Exercise requirements:
Print the data exactly as written, line for line, and leave its pictures behind.

Provided data:
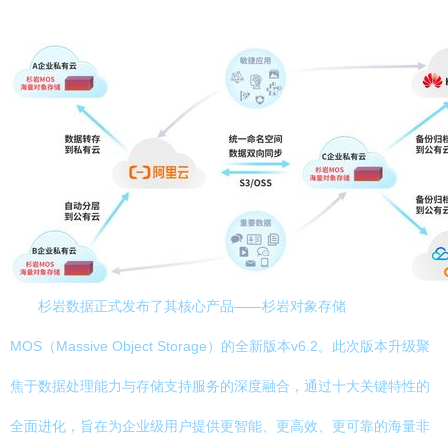
杉岩数据正式发布了其核心产品——杉岩对象存储
MOS（Massive Object Storage）的全新版本v6.2。此次版本升级聚
焦于数据处理能力与存储支持服务的深度融合，通过十大关键特性的
全面进化，旨在为企业级用户提供更智能、更高效、更可靠的海量非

Task result:
杉岩数据正式发布了其核心产品——杉岩对象存储
MOS（Massive Object Storage）的全新版本v6.2。此次版本升级聚
焦于数据处理能力与存储支持服务的深度融合，通过十大关键特性的
全面进化，旨在为企业级用户提供更智能、更高效、更可靠的海量非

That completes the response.